Die Verborgenen

Märchenbuch Ilustration


Die Verborgenen

Manchmal, wenn man ganz allein draussen ist, in der Natur, im Wald, bei den Steinen oder auch am Meer, da spürt man es. Es ist als wären noch andere da. Nich Menschen, Andere. Man kann sie nicht sehen, aber man spürt es. Ich rede nicht von Gespenstern oder so was, ich rede von dem, was die Römer „genius locii“ nannten, den Geist eines Ortes, vielleicht auch die Geister.

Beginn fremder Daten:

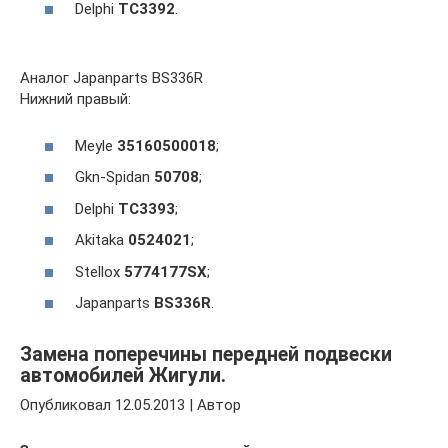
Delphi
TC3392
.
Аналог Japanparts BS336R
Нижний правый:
Meyle
35160500018
;
Gkn-Spidan
50708
;
Delphi
TC3393
;
Akitaka
0524021
;
Stellox
5774177SX
;
Japanparts
BS336R
.
Замена поперечины передней подвески
автомобилей Жигули.
Опубликовал 12.05.2013 | Автор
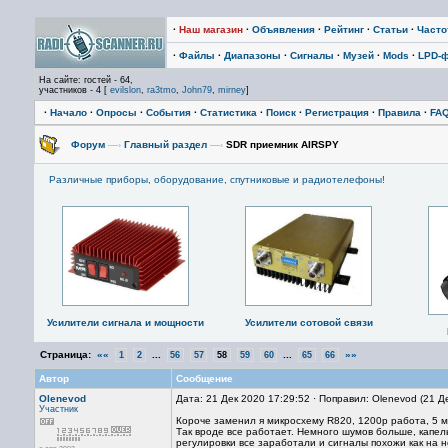
·
Наш магазин
·
Объявления
·
Рейтинг
·
Статьи
·
Част
·
Файлы
·
Диапазоны
·
Сигналы
·
Музей
·
Mods
·
LPD-
На сайте: гостей - 64,
участников - 4 [
evilslon
,
ra3tmo
,
John79
,
mirney
]
·
Начало
·
Опросы
·
События
·
Статистика
·
Поиск
·
Регистрация
·
Правила
·
FA
Форум
—›
Главный раздел
—›
SDR приемник AIRSPY
Различные приборы, оборудование, спутниковые и радиотелефоны!
Усилители сигнала и мощности
Усилители сотовой связи
Страница:
««
...
...
»»
1
2
56
57
58
59
60
65
66
Автор
Сообщение
Olenevod
Дата: 21 Дек 2020 17:29:52 · Поправил: Olenevod (21 Д
Участник
Короче заменил я микросхему R820, 1200р работа, 5 м
Так вроде все работает. Немного шумов больше, капель
регулировки все заработали и сигналы похожи как на н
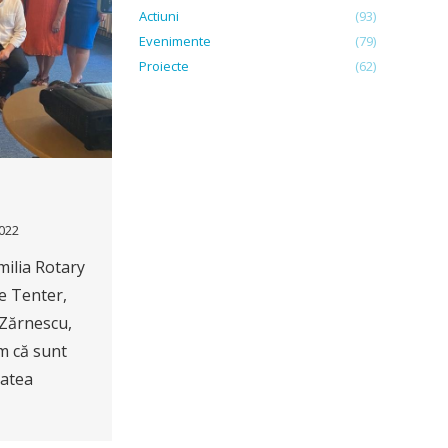
Actiuni
(93)
Evenimente
(79)
Proiecte
(62)
022
milia Rotary
e Tenter,
 Zărnescu,
m că sunt
tatea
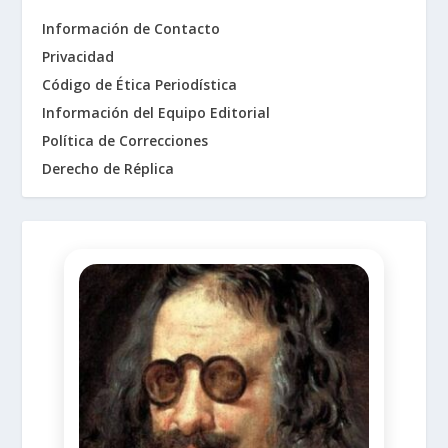
Información de Contacto
Privacidad
Código de Ética Periodística
Información del Equipo Editorial
Política de Correcciones
Derecho de Réplica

Die Isländer erzählen sich, wie das Verborgene Volk entstanden ist:

Als Adam und Eva schon längere Zeit zusammen waren und schon viele Kinder hatten, da kam eines Tages der Herrgott überraschend zu Besuch und verlangte, die Kinder zu sehen. Nun hatte Eva aber noch nicht alle der Kinderschar gewaschen und angezogen und geschniegelt und gebügelt und so zeigte Sie dem Herrgott nur die, die bereits hergerichtet waren. Darob geriet der Allmächtige in Zorn, denn er sieht und weiß ja bekanntlich alles und lässt sich so einfach nicht hinters Licht führen (das er ja selbst erschaffen hat). Voller Wut sprach er „Eva, die Kinder, die Du vor mir verborgen hast, sollen den Menschen für immer verborgen sein!“ denn er war ein strenger Gott. So wurde aus den schmutzigen Kindern Evas das verborgene Volk.

Andere erzählen sich, die Verborgenen seien die Kinder Liliths, Adams erster Frau. Viel wissen wir nicht über sie, manche sagen, sie habe sich gegen Gott und gegen Adam aufgelehnt und sei verstoßen worden, manche sagen, der Teufel habe auf dem Lehm, aus dem sie geschaffen, gespuckt und wieder andere sagen, sie habe Gottes geheimen Namen herausgefunden, daher konnte Sie von Gott Flügel fordern und flog in die Freiheit.
Man sagt, sie habe sich dann mit Tausenden Dämonen in der Wüste, in der immer Nacht ist, niedergelassen und jede Nacht tausende Kinder, Dämonen und Geister gezeugt, die das verborgene Volk wurden. Man sagt, sie können nur des Nachts existieren, bei Sonnenlicht werden sie zu Stein.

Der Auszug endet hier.